◆ Task description:
Beginning with the line containing "News & Events" and going on through the line containing "64 Lyme Road", the lines below are to be returned exactly, pictures excluded and nothing added.

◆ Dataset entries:
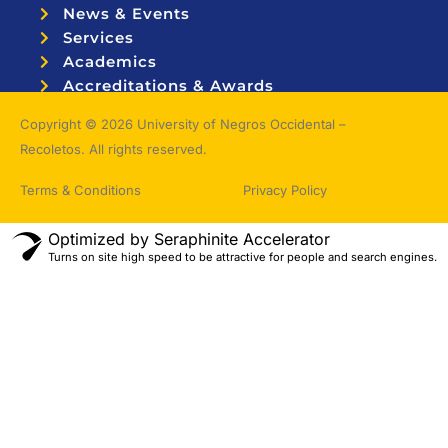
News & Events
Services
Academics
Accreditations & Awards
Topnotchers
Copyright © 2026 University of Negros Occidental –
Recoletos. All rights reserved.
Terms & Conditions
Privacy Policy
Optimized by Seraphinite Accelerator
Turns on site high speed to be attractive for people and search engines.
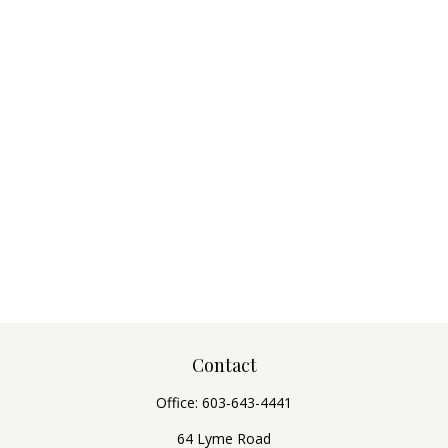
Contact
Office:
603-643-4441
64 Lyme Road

--

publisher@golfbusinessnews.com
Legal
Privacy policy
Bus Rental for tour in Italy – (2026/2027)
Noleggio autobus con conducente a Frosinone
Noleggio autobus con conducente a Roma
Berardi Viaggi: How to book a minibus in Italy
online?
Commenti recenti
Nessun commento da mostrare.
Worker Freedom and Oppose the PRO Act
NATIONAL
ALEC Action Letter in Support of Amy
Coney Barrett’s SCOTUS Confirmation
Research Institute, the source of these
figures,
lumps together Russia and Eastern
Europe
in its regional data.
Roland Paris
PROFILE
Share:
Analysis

◆ Your solution:
News & Events
Services
Academics
Accreditations & Awards
Topnotchers
Copyright © 2026 University of Negros Occidental –
Recoletos. All rights reserved.
Terms & Conditions
Privacy Policy
Optimized by Seraphinite Accelerator
Turns on site high speed to be attractive for people and search engines.
Contact
Office:
603-643-4441
64 Lyme Road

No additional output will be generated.